** Task statement **
Reproduce the top of the data verbatim, through and including the line that contains "El equipo de".
** Opening Given entries block **
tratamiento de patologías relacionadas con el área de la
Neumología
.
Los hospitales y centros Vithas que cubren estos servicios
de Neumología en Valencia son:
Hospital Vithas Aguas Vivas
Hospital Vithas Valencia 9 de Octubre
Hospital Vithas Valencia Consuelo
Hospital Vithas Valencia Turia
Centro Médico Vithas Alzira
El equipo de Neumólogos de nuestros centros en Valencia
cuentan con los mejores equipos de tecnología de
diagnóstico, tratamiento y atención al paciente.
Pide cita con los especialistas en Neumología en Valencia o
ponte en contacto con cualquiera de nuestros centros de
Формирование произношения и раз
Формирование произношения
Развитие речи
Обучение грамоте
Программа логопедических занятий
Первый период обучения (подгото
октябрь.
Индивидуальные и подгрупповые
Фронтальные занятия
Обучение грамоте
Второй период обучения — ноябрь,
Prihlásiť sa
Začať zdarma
** Closing Given entries block **
** Solution for this problem **
tratamiento de patologías relacionadas con el área de la
Neumología
.
Los hospitales y centros Vithas que cubren estos servicios
de Neumología en Valencia son:
Hospital Vithas Aguas Vivas
Hospital Vithas Valencia 9 de Octubre
Hospital Vithas Valencia Consuelo
Hospital Vithas Valencia Turia
Centro Médico Vithas Alzira
El equipo de Neumólogos de nuestros centros en Valencia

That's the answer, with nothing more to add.